Chocolate Amargo Pode Estar Ligado a Envelhecimento Biológico Mais Lento, Sugere Estudo
Uma pesquisa do King’s College London indica que a teobromina, presente no cacau, está associada a um envelhecimento biológico mais lento. Níveis elevados da substância no sangue foram ligados a marcadores celulares mais jovens e estimativas mais longas de telômeros.
Teobromina e seu Impacto na Idade Biológica
Um estudo realizado pelo King’s College London com cerca de 1.600 adultos sugere que o consumo de chocolate amargo pode contribuir para um envelhecimento biológico mais lento. A pesquisa identificou uma associação entre níveis mais elevados de teobromina, um composto natural encontrado no cacau, e marcadores celulares mais jovens. A idade biológica foi estimada através de modificações no DNA, como a metilação, utilizando ferramentas como o GrimAge, um dos relógios epigenéticos mais confiáveis para essa avaliação.

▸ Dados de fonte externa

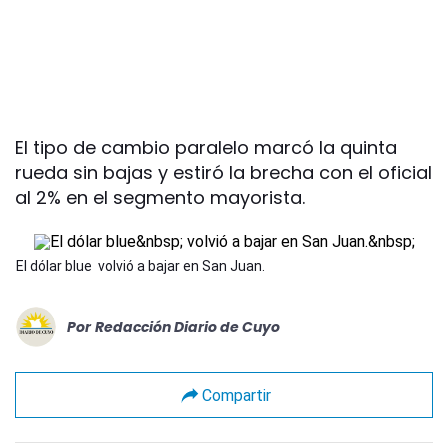
El tipo de cambio paralelo marcó la quinta
rueda sin bajas y estiró la brecha con el oficial
al 2% en el segmento mayorista.
El dólar blue volvió a bajar en San Juan.
Por
Redacción Diario de Cuyo
Compartir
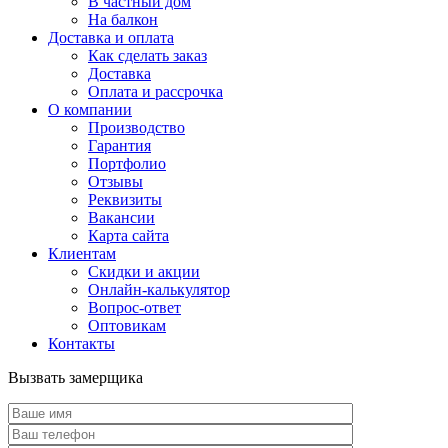
В частный дом
На балкон
Доставка и оплата
Как сделать заказ
Доставка
Оплата и рассрочка
О компании
Производство
Гарантия
Портфолио
Отзывы
Реквизиты
Вакансии
Карта сайта
Клиентам
Скидки и акции
Онлайн-калькулятор
Вопрос-ответ
Оптовикам
Контакты
Вызвать замерщика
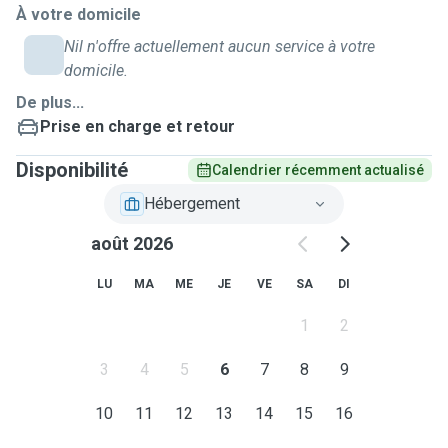
À votre domicile
Nil n'offre actuellement aucun service à votre
domicile.
De plus...
Prise en charge et retour
Disponibilité
Calendrier récemment actualisé
Hébergement
août 2026
LU
MA
ME
JE
VE
SA
DI
1
2
3
4
5
6
7
8
9
10
11
12
13
14
15
16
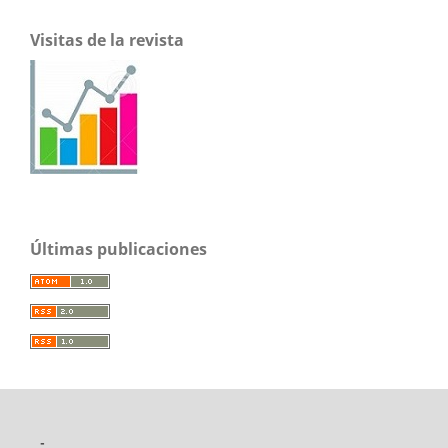
Visitas de la revista
Últimas publicaciones
-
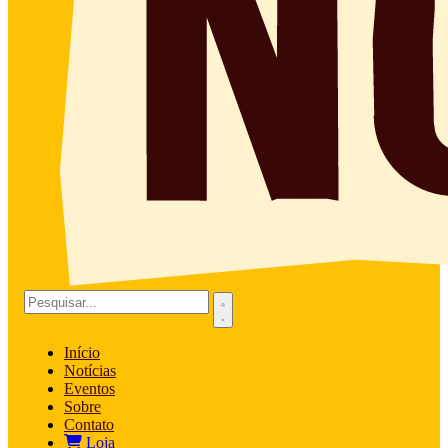
Início
Notícias
Eventos
Sobre
Contato
Loja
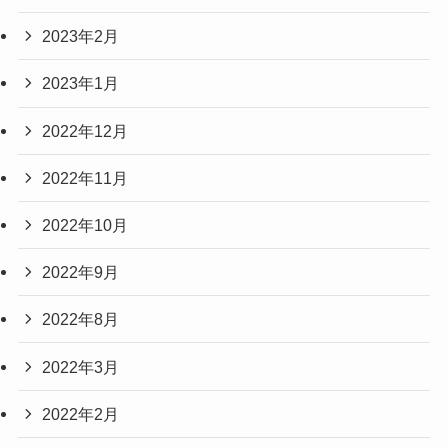
2023年2月
2023年1月
2022年12月
2022年11月
2022年10月
2022年9月
2022年8月
2022年3月
2022年2月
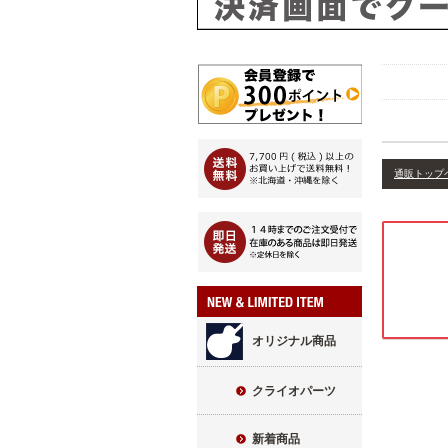
通販トップ
オリジナル商品
クライオパーツ
新着商品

Mecanismo de Ação da Teobromina e Relação com Telômeros
A teobromina, pertencente à classe dos alcaloides e ao grupo das metilxantinas (assim como a cafeína), atua no sistema cardiovascular e nervoso, podendo influenciar o metabolismo. No estudo, a medição da teobromina no sangue foi cruzada com indicadores de envelhecimento. Os resultados apontaram que indivíduos com mais teobromina apresentavam menor aceleração do envelhecimento e estimativas mais longas de telômeros. Os telômeros, estruturas que protegem os cromossomos e encurtam com o tempo, são considerados indicadores importantes de saúde celular e seu encurtamento está associado a doenças cardiovasculares e câncer. Embora o efeito observado seja modesto, os níveis mais altos de teobromina foram associados a melhores estimativas de comprimento dessas estruturas, sugerindo uma possível influência na manutenção celular.